Were These The Extenders That We Were Waiting For?
The Senate on December 16 passed a tax bill that retroactively extends a package of fifty-five tax provisions through the end of 2014. In other words, by the time President Obama signs the new law, it will remain in effect for less than two weeks.
Included in the extenders are important tax provisions affecting charitable giving, including the charitable IRA rollover, enhanced benefits for conservation easements and contributions of food inventory. While it is great that these tax incentives have been extended, the actual impact on charitable giving is questionable since these provisions expired December 31, 2013 and many planners have been reluctant to recommend charitable giving strategies to their clients when it was uncertain whether the expired provisions would be re-enacted in their prior form, altered in some way, or simply allowed to expire. The one exception may be for qualified contributions of IRA assets, since some IRA owners and their advisors may have been waiting until the eleventh hour to make required minimum distributions – either to the IRA participant or directly to charity.
The potential benefit for donors of the IRA provision are clear:
In years 2006 - 2013, individuals age 70-1/2 or older could distribute up to $100,000 tax-free annually from their IRA to charity, without taking a charitable deduction or including the distribution in gross income. To qualify, the distribution must be made directly by the IRA trustee to a public charity (not a supporting organization or donor-advised fund), and the entire distribution must be deductible under the normal rules (i.e., no quid pro quo that is more than de minimus) (IRC § 408(d)(8)).
John has AGI from other sources of $50,000 in the year in which he instructs his IRA trustee to distribute $100,000 directly to the university.
- Result without extenders:
The transfer from the IRA to charity would be treated as a distribution to John, followed by his contribution to the university.

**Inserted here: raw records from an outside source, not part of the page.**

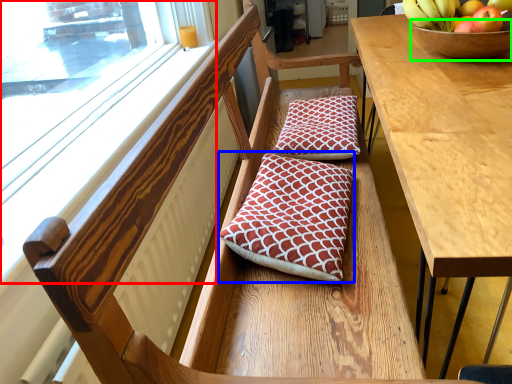 Question: Which is nearer to the window (highlighted by a red box)? pillow (highlighted by a blue box) or glass bowl (highlighted by a green box).

Choices:
 (A) pillow
 (B) glass bowl

Answer: (A) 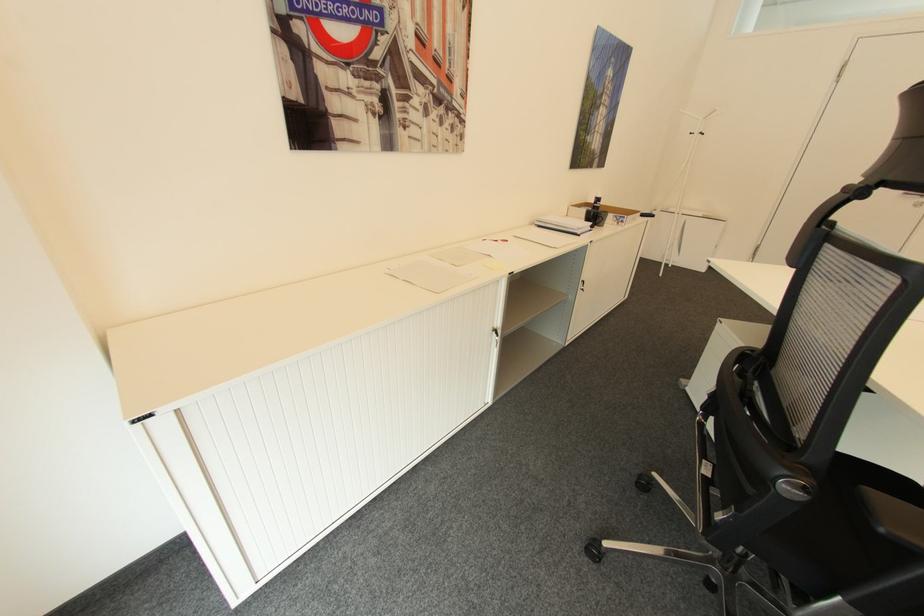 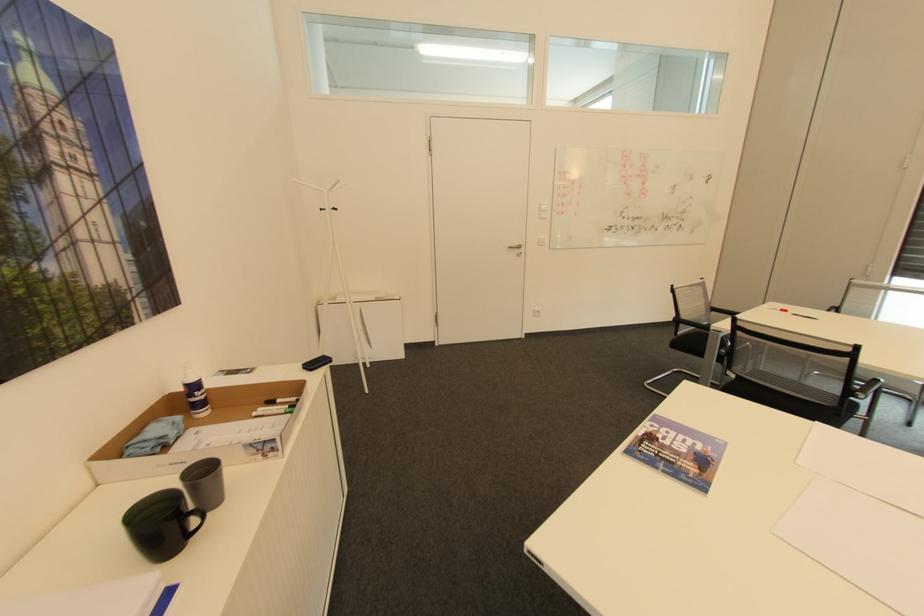 The point at (700, 132) is marked in the first image. Where is the corresponding point in the second image?

(333, 208) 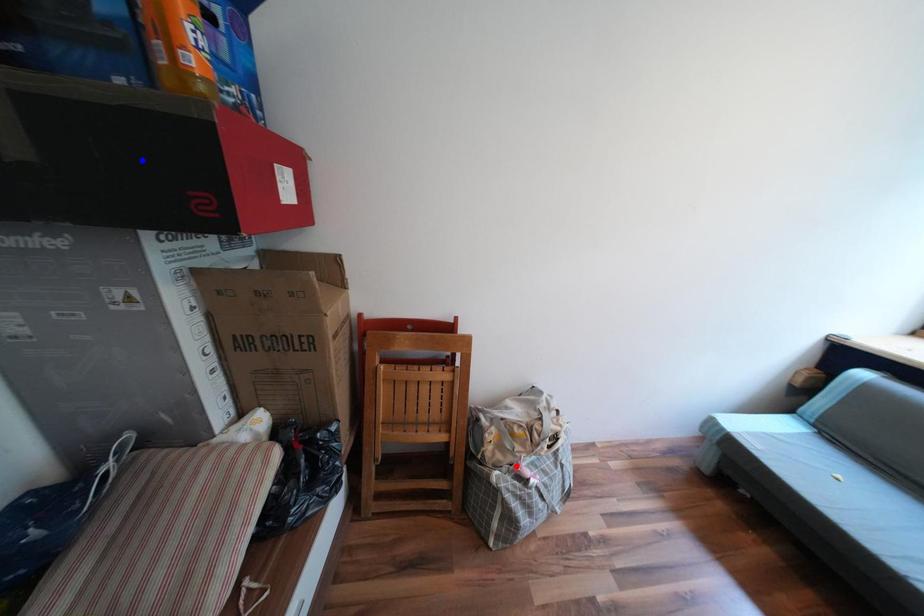 Question: In the image, two points are highlighted. Which point is nearer to the camera? Reply with the corresponding letter.

Choices:
 (A) blue point
 (B) red point

Answer: (A) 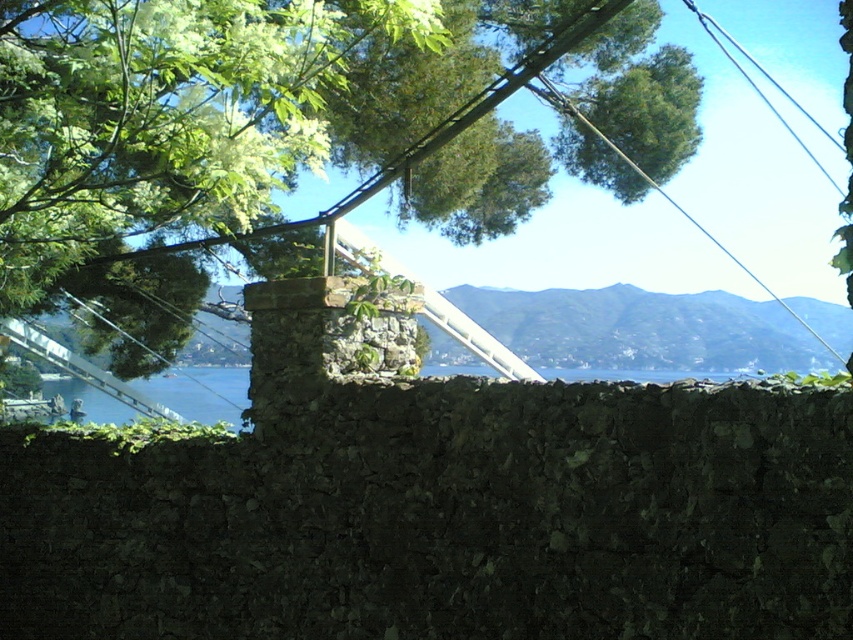 In the scene shown: You are an artist sketching the scene from behind the stone wall. You notice the green leafy tree at upper left and the black wire at upper right. Which object appears narrower in your drawing?

The green leafy tree at upper left appears narrower than the black wire at upper right in the scene.

You are standing behind the stone wall and want to take a photo of the green leafy tree at upper left and the black wire at upper right. Which object should you focus on first to ensure both are in clear view?

You should focus on the green leafy tree at upper left first because it is closer to you than the black wire at upper right, so adjusting focus from near to far will help both be in clear view. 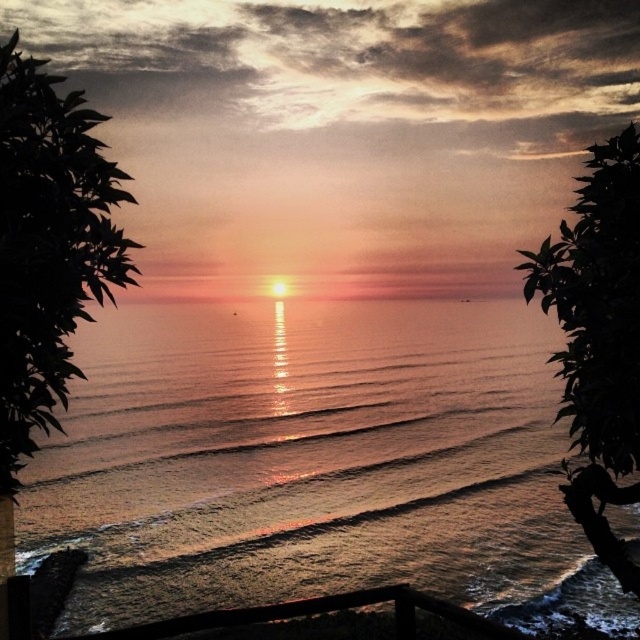 Question: Which of the following is the farthest from the observer?

Choices:
 (A) dark green leafy tree at left
 (B) shiny metallic water at center
 (C) silhouette leafy tree at right

Answer: (B)

Question: Is dark green leafy tree at left bigger than silhouette leafy tree at right?

Choices:
 (A) yes
 (B) no

Answer: (A)

Question: Can you confirm if shiny metallic water at center is thinner than silhouette leafy tree at right?

Choices:
 (A) no
 (B) yes

Answer: (A)

Question: Which point is farther from the camera taking this photo?

Choices:
 (A) (51, 387)
 (B) (593, 403)

Answer: (A)

Question: Is shiny metallic water at center wider than silhouette leafy tree at right?

Choices:
 (A) yes
 (B) no

Answer: (A)

Question: Estimate the real-world distances between objects in this image. Which object is farther from the dark green leafy tree at left?

Choices:
 (A) shiny metallic water at center
 (B) silhouette leafy tree at right

Answer: (A)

The deemed distribution would increase his AGI from $50,000 to $150,000. The contribution would be allowed as a deduction up to 50% of AGI, or $75,000, leaving him with additional AGI subject to tax resulting from the IRA distribution to the university of $25,000, even though the entire distribution went to charity.
- Result with extenders:
Under the special charitable IRA rollover provision, the distribution from the IRA trustee to the university would not increase John’s AGI (nor would it entitle him to a charitable contribution deduction), with the result that he makes a gift in the same amount, but ends the year with AGI of $50,000.
John may have been optimistic that Congress would eventually get its act together and pass the extenders legislation, since it has every year in the past, and arranged for his IRA trustee to make the distribution to his alma mater months ago. Or he may have waited until the last minute to see if the legislation would pass before either taking his minimum required distribution himself or directing it to the university. Either way, the charitable distribution will now qualify and will not be included in John’s income.
This belated extension is nevertheless good news for both donors like John and the charities they support, since the IRA rollover has proven to be a popular fundraising vehicle due to the vast amount of assets held in IRAs, and the fact that holders of those accounts are required to take distributions that they may not necessarily need to spend themselves but would rather have go to charity. It would, of course, be even more beneficial to the charitable sector if the IRA rollover were to be made a permanent part of the Internal Revenue Code, rather than extended every year or two, since it would make it easier for donors to plan their giving (and for advisors to advise them), which explains the effort by the charitable sector we have seen this year encouraging Congress to make the charitable extenders – especially the IRA rollover – permanent.